Returning to Ribet’s work, she seeks to import disability studies into CRS to show how it can challenge and “dismantl[] White supremacy.”58 Ribet examines how race and disability are both concepts that are socially constructed. She also highlights the interconnectedness of race and disability by people who hold both identities.59 Disability and race are both channels through which “normalcy or ideal physicality” are funneled.60 Ribet, working from a disability-studies position, asks why disabled people are marginalized in the first place, rather than solely analyzing why people of color are treated like disabled people.61 This move centers not only those people of color who may not have impairments but are treated like they do, but it also includes people of color with impairments and those with severe disabilities.
Notably, much of the work on intersectionality in the context of race and disability has taken place in the realm of disability studies and not disability law. Yet disability legal scholars have begun to embrace intersectionality and, in doing so, apply it selectively to discrete issues disproportionately affecting disabled people of color such as special education, policing, and prison abolition work.
For example, disability studies scholars, Subini Ancy Annamma, David Connor, and Beth Ferri coined the term “DisCrit” in 2013: a dual analysis of race and ability they apply to education.62 Annamma, Connor, and Ferri believe that racism and ableism work in ways that validate and reinforce each other, and for students of color, the two do not exist apart from each other.63 Similar to other intersectional thought leaders in disability studies, they use DisCrit as a lens to show how race and ability are “intertwined in terms of identity.”64 One of the tenets of DisCrit is that it “values multidimensional identities and troubles singular notions of identity such as race or dis/ability or class or gender or sexuality, and so on.”65 Furthermore, DisCrit scholars show that the tension that exists between disability studies and critical race theory comes from a longstanding history of treating Black Americans as disabled to justify denying the group rights—a history that has caused Black Americans especially to push back against voluntarily identifying as disabled.66
Other scholars use critical race theories to understand disability-specific issues where people of color are more present.

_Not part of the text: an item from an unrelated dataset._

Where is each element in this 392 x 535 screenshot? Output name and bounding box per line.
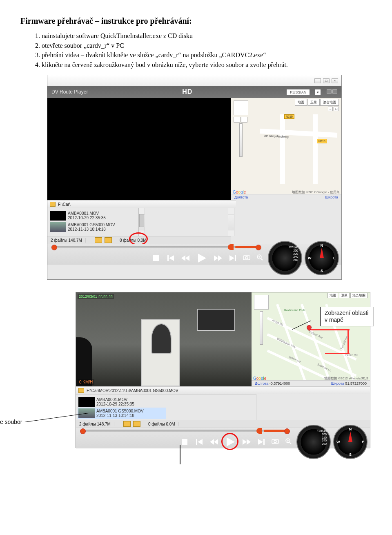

Brianne Dávila, for example, applies an intersectional lens to special education and Latinx students. “Disability,” she argues, “does not simply replace race . . . but represents a complex interplay of race and disability in the lives of Latina/o students in special education.”67 Applying intersectionality to data collection, Beth Ferri and David Connor comment that data on “‘racial inequalities in special education’ . . . is not sufficiently disaggregated to fully tease out how the problem of overrepresentation impacts students differently across disability category, race, class, gender, and school context.”68 In part, this tracks a general belief that race and ability overlap and provide a useful way for sorting students.69
Collectively, these scholars link disability and race through the prevalence of disability within race (that is, race is the dominant lens),70 but also note that the relationship between the two is not absolute: “For example, racial disparities are not apparent in less subjective categories, such as blindness or deafness.”71
Liat Ben-Moshe advances perhaps the most Crenshaw-consistent approach to disability-race intersectionality in legal scholarship right now. Ben-Moshe’s scholarship, like that of other scholars writing in the intersectional (race-disability) space, examines education as a site of critical analysis.72 Ben-Moshe explains the need for an intersectional analysis, in part, comes from the disability-rights movement’s adoption of the civil-rights blueprint as a model for antidiscrimination efforts.73 As a result, Ben-Moshe aligns her work with a growing disability-justice movement rooted in intersectionality.74 Ben-Moshe applies intersectionality not only to education but also to family law75 and, most recently, the carceral state (prisons and psychiatric hospitals).76 She posits that, like disability, race should be viewed as a fluid and changing construct not limited to color but also culture.77 Importantly, Ben-Moshe notes the lack of representation of race in disability scholarship while commenting that
scholars performing intersectional analysis . . . may not choose to identify as disability studies scholars; they see these issues as part of their overall racial, cultural, and sometimes marginalized experiences—an example of how disability identity is experienced in different ways by persons with disabilities who are not white and middle class.78
Other disability law scholars have started to wrestle with intersectionality in specific areas of disability law.79 First, Katherine Pérez argues that disability justice requires a union of critical race and disability studies.80 She offers an example of such union: the history exclusion of disabled people likely to become “public charges.” This disproportionately affects people with disabilities who may need access to economic or healthcare supports to work independently, making the regulation itself a self-fulfilling prophecy and grounds for exclusion.81
Second, Jamelia Morgan, another disability law scholar—who, like Ben-Moshe and Pérez, actively engages the tenets of disability justice—applies an intersectional lens to policing. Morgan refers to “disability in public.”82 These theories of policing non-normative bodies, behavior, and minds, however, are fundamentally aesthetic and affective theories of disability.83 That is, the social model of disability alone does not address the roots of why policing and officer training, for example, are unlikely to make meaningful dents in sedimented biases that have shaped law-enforcement institutions from their onset. In fact, as I have argued elsewhere, while the social model of disability underwrites disability antidiscrimination statutes, at least aspirationally, it does not explain the aesthetic-affective responses people experience in the presence of race and disability and, therefore, is incomplete as a descriptive or normative approach.84
II. evaluating current approaches to race and disability
Part II analyzes existing approaches to race and disability in three steps. First, I synthesize the current literature and extract three key lessons in the aggregate. Second, I take these lessons and revisit Neli Latson’s story to illustrate their analytical value and highlight the differences between the two meta-approaches (comparative subordination and intersectionality). Third, I identify three critical omissions in the current literature to facilitate the development of a more comprehensive intersectional approach to race and disability.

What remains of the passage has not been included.